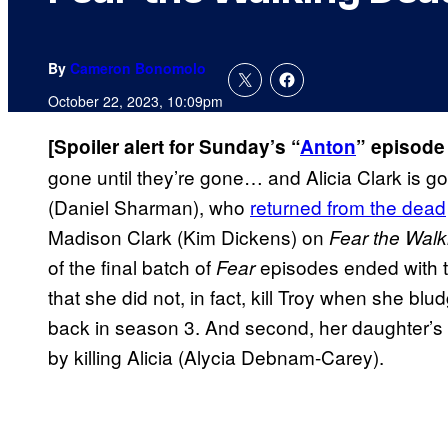
By
Cameron Bonomolo
October 22, 2023, 10:09pm
[Spoiler alert for Sunday’s “
Anton
” episode
gone until they’re gone… and Alicia Clark is gon
(Daniel Sharman), who
returned from the dead
Madison Clark (Kim Dickens) on
Fear the Wal
of the final batch of
episodes ended with tw
Fear
that she did not, in fact, kill Troy when she b
back in season 3. And second, her daughter’s d
by killing Alicia (Alycia Debnam-Carey).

· · · · ·

### TASK OBJECTIVE
Write out the whole listing exactly. Do not include the pictures.

### ANSWER FOR THIS EXERCISE
By
Cameron Bonomolo
October 22, 2023, 10:09pm
[Spoiler alert for Sunday’s “
Anton
” episode
gone until they’re gone… and Alicia Clark is gon
(Daniel Sharman), who
returned from the dead
Madison Clark (Kim Dickens) on
Fear the Wal
of the final batch of
episodes ended with tw
Fear
that she did not, in fact, kill Troy when she b
back in season 3. And second, her daughter’s d
by killing Alicia (Alycia Debnam-Carey).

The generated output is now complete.